Hohe Strafen und globale Auswirkungen
Die EU will mit dem CRA nicht nur Sicherheit, sondern auch Transparenz und Vertrauen im Binnenmarkt schaffen. Verbraucher und Geschäftskunden sollen endlich erkennen können, wie lange ein Hersteller sein Produkt mit Updates unterstützt.
Wer die Vorgaben ignoriert, riskiert viel. Die nationalen Marktüberwachungsbehörden können Produkte vom Markt nehmen oder Rückrufe anordnen. Die finanziellen Konsequenzen sind drastisch: Bußgelder können bis zu 15 Millionen Euro oder 2,5 Prozent des weltweiten Jahresumsatzes erreichen – je nachdem, welcher Wert höher ist.
Experten sind sich einig: Die Regulierung wird globale Lieferketten verändern. Wer in der EU Geschäfte machen will, muss seine Produkte an die neuen Standards anpassen. Das gilt für Konzerne aus den USA und Asien genauso wie für europäische Mittelständler.
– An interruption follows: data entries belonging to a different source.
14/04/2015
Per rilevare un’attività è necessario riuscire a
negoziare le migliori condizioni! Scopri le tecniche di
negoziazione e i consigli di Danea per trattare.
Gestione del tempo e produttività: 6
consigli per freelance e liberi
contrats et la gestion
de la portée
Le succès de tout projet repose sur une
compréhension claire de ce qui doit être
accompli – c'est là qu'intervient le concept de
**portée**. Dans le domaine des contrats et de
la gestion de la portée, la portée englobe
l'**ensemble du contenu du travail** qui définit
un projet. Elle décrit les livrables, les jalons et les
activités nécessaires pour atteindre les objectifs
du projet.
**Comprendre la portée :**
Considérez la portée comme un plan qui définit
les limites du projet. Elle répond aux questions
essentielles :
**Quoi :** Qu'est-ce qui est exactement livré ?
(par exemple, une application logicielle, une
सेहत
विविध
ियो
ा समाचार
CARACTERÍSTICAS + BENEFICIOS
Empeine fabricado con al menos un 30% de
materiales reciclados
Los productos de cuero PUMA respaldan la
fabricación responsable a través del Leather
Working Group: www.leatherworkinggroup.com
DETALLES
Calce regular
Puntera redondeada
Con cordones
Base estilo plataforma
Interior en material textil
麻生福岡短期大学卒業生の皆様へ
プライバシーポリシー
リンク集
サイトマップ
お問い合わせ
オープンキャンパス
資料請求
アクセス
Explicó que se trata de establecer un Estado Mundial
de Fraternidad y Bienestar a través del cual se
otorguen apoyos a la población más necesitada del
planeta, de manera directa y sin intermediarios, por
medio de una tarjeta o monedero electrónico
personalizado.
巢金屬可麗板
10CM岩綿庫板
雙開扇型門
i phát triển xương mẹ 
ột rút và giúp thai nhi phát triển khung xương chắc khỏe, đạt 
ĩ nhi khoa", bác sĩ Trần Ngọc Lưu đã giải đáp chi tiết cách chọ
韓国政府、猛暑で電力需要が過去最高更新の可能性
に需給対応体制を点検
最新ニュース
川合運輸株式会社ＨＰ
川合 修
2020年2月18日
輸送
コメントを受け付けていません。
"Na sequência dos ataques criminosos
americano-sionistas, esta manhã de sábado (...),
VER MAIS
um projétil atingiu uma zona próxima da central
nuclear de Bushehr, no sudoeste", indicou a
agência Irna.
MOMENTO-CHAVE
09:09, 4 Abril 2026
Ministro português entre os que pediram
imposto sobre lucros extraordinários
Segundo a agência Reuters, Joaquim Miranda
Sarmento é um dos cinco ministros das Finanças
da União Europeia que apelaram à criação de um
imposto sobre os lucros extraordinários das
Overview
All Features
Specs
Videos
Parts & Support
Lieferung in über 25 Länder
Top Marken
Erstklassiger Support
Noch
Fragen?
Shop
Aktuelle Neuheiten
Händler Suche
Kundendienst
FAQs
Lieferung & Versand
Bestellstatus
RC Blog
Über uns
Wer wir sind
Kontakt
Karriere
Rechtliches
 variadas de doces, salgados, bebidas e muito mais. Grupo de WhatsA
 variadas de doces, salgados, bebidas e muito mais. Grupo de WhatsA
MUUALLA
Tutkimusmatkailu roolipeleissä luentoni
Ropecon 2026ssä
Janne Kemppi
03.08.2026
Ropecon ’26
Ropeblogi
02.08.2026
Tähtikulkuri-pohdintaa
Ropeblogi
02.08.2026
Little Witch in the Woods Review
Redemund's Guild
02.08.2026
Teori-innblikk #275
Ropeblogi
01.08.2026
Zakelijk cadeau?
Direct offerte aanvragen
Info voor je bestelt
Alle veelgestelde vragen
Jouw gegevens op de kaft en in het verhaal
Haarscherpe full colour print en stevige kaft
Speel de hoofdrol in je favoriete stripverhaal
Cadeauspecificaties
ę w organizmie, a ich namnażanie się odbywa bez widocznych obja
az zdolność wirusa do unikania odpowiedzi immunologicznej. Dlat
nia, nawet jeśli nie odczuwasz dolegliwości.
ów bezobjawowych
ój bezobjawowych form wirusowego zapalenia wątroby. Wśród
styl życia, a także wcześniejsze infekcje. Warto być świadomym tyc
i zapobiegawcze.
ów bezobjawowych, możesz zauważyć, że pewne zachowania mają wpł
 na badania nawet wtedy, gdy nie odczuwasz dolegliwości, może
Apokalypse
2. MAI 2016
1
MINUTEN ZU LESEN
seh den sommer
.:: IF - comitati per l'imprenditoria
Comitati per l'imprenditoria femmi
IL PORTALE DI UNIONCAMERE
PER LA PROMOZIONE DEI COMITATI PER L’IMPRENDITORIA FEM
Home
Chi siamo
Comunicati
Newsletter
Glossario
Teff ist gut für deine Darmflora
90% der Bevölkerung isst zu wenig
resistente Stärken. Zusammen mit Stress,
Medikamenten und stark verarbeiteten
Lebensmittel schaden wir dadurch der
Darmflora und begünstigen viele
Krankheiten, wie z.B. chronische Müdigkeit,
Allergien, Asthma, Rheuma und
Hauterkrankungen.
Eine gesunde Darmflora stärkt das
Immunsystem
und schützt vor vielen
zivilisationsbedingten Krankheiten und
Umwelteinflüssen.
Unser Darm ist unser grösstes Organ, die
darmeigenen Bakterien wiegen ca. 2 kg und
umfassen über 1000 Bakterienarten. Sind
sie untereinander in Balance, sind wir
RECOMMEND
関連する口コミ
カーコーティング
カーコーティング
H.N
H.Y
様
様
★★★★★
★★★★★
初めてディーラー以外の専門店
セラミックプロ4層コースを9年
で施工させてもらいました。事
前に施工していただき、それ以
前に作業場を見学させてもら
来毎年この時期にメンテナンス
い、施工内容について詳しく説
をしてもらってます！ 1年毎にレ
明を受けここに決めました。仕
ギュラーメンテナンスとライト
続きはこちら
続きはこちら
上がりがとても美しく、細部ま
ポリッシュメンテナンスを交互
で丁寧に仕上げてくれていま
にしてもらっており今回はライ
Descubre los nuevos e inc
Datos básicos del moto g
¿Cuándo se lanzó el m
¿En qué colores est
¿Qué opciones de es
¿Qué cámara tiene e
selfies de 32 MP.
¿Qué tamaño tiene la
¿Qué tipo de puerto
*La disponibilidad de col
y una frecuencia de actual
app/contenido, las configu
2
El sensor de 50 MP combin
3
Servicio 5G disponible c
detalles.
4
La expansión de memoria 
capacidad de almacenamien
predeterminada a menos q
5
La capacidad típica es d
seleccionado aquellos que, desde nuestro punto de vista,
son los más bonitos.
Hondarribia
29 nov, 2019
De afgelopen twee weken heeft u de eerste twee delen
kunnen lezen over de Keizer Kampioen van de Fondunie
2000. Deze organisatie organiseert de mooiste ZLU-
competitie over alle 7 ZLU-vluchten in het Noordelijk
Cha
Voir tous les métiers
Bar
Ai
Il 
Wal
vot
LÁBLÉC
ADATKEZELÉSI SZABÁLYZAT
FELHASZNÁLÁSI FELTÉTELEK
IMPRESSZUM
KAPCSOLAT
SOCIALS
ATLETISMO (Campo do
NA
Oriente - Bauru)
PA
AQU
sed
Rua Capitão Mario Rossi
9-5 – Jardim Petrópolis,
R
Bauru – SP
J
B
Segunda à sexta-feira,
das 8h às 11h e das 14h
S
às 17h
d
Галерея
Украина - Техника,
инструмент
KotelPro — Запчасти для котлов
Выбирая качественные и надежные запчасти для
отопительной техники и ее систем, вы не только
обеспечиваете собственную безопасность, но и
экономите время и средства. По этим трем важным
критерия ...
Wettlauf gegen die Zeit bis 2027
Für die Industrie hat ein Countdown begonnen. Die Implementierung der geforderten Prozesse erfordert massive Investitionen in Technologie und Personal. Besonders für kleine und mittlere Unternehmen (KMU) stellt die Umstellung eine enorme Hürde dar.
Die Meldepflicht ab September 2026 ist nur der erste Schritt. Bis zum 11. Dezember 2027 müssen alle Anforderungen des Gesetzes vollständig umgesetzt sein. Bis dahin müssen interne Abläufe für sicheres Design, Schwachstellenmanagement und Compliance komplett neu aufgestellt sein. Die Europäische Kommission plant für Anfang 2026 erste Leitlinien, um den Übergang zu erleichtern.
Die Botschaft ist klar: In der EU wird Produktsicherheit künftig nicht als optionales Feature, sondern als Grundvoraussetzung für den Marktzugang verstanden. Der Druck auf die Hersteller steigt von Tag zu Tag.